As a preschool teacher I made a point of warning new parents (and regularly reminding old ones) that their child will at some point be hit by another child and would likewise, at some point, also be the aggressor. It’s something one can predict like the sunrise. I cautioned them that they would be outraged when their child was the victim and mortified when their child was the perpetrator. As a child care professional, I assured them that I was capable of “handling it,” but that there is no way to ensure that it won’t happen again, and again . . . and maybe even again. Most children move out of their hitting phase fairly quickly, but it takes longer for others, sometimes months. Yet, even so, it’s not typically a sign of anything other than normal development.

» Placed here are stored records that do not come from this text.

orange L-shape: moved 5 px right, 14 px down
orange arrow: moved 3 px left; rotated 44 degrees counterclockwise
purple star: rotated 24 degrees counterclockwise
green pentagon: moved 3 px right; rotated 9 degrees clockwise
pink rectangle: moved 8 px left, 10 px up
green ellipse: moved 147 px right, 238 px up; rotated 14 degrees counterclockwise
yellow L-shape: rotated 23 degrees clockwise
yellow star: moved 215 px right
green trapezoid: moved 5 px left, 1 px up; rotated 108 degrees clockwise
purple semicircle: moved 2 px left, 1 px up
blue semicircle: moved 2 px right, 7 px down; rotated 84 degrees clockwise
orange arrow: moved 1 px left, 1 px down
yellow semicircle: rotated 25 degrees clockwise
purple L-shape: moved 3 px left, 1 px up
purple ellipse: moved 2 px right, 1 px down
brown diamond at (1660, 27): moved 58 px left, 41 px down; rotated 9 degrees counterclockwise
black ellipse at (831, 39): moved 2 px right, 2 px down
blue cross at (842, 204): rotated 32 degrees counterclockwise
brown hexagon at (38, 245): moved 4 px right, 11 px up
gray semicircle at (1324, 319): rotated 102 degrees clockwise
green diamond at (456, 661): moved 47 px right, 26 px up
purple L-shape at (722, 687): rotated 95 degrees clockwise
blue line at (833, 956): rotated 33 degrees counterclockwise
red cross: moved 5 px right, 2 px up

Preschools are often the first community a child knows beyond their own family. It’s here that they make their first friends, resolve their first conflicts, and come to understand that their individual needs must be balanced with the needs of others. What’s wonderful about child-based communities is that everything happens out in the open. Children have not yet learned to hide their emotions, to disguise their intent behind passive-aggressive behavior, or to hide ulterior motives. When a child is sad, we usually know why they are sad. When a child feels that something is unfair, we all know it. This might not make it easier to solve the problems, but it certainly means that we don’t have to waste a lot of time trying to get to the bottom of things, which is in striking contrast to most adult communities.

While helping children through their challenges tends to be fairly straight-forward, the parents of the children we care for are also part of every preschool community, often a neglected part until things go awry. And one of the times when things most often go awry is when parents are in the throes of feeling outraged or mortified by things going on in their child’s classroom. There is a tendency to point fingers, to assign blame, and, perhaps most challenging, to attempt to recruit allies to their point of view. There are few things more destructive to the harmony of a community.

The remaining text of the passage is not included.